03. Faith No More – Easy

Ok, der Song war in der Commodores-Version mit Lionel Richie am Mikro natürlich zu Recht mega-erfolgreich. Die Faith-No-More-Variante kann da aber gut mithalten und kommt weniger kitschig daher.

 

02. Sinéad O’Connor – Nothing Compares 2 U

Ja, genau. Auch dieser Song ist eigentlich ein Cover. Ursprünglich stammt das Ding nämlich von Prince, der den Track aber nie als Single rausbrachte.

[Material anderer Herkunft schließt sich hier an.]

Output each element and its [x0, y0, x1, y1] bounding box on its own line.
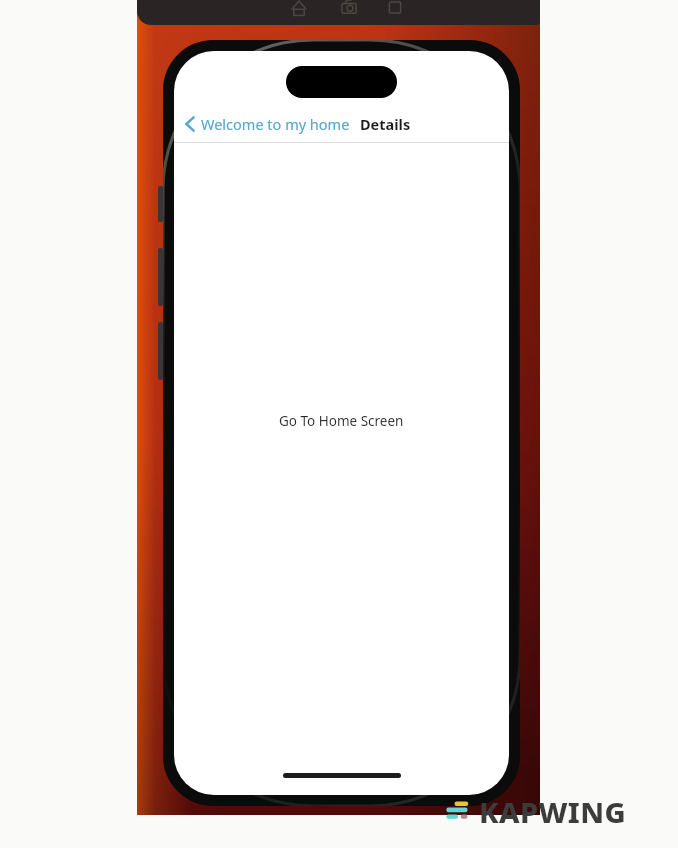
- button[interactable]: Back: [180, 111, 353, 137]
- staticText: Welcome to my home: [201, 114, 350, 134]
- staticText: Go To Home Screen: [279, 412, 404, 430]
- button[interactable]: Go To Home Screen: [269, 406, 414, 436]
- staticText: Details: [360, 114, 411, 134]
- staticText: KAPWING: [479, 792, 627, 831]
- other: Back: [183, 113, 197, 135]
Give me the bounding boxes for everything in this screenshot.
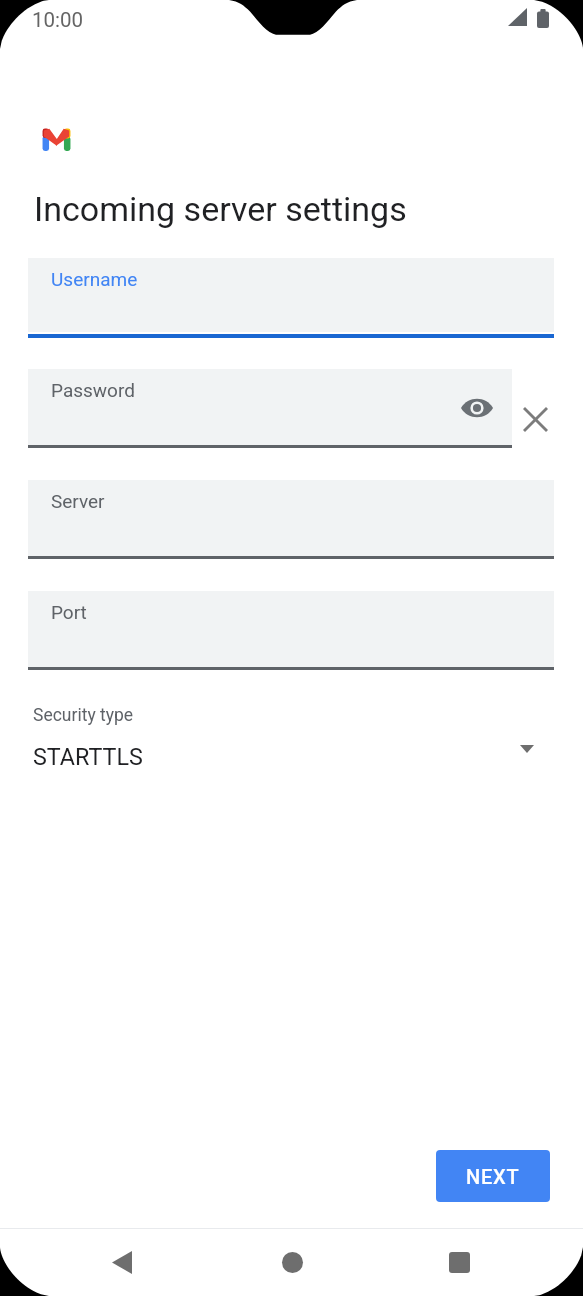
staticText: Incoming server settings bbox=[34, 189, 407, 229]
staticText: NEXT bbox=[466, 1165, 520, 1188]
button[interactable]: Port bbox=[28, 591, 554, 667]
staticText: Server bbox=[51, 490, 105, 512]
staticText: Security type bbox=[33, 705, 134, 726]
button[interactable]: Username bbox=[28, 258, 554, 332]
button[interactable]: Back bbox=[88, 1229, 156, 1296]
button[interactable]: NEXT bbox=[436, 1150, 550, 1202]
button[interactable]: Show password bbox=[457, 388, 497, 428]
button[interactable]: Clear password bbox=[512, 396, 558, 442]
staticText: 10:00 bbox=[32, 8, 84, 32]
button[interactable]: Server bbox=[28, 480, 554, 556]
button[interactable]: Recent apps bbox=[425, 1229, 493, 1296]
button[interactable]: Home bbox=[258, 1229, 326, 1296]
staticText: Port bbox=[51, 601, 87, 623]
button[interactable]: Security type bbox=[28, 698, 554, 770]
staticText: Password bbox=[51, 379, 135, 401]
staticText: Username bbox=[51, 268, 138, 290]
button[interactable]: Password bbox=[28, 369, 512, 445]
staticText: STARTTLS bbox=[33, 743, 143, 770]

Er befand sich auf dem 1985er-Album „The Family“. Zu Weltruhm gelangte der Titel dann durch Sinéad O’Connor. Nicht zuletzt durch das ikonische Musikvideo dazu (1990).

 

 

01. Nirvana – Jesus Don’t Want Me For A Sunbeam

Nirvana, die Zweite. 1987 veröffentlichten The Vaselines den Song auf ihrer EP „Dying For it“ als Parodie auf die christliche Kinder-Hymne „I’ll be a Sunbeam“, die mit dem Vers „Jesus Wants Me For A Sunbeam“ beginnt. Nirvana coverten den Song bei ihrem legendären MTV-Unplugged-Konzert im Jahre 1993. Cobain galt als Fan der schottischen Alternative-Band, weshalb Nirvana beispielsweise „Molly’s Lips“ und „Son of a Gun“ für ihr Album „Incesticide“ aufnahmen.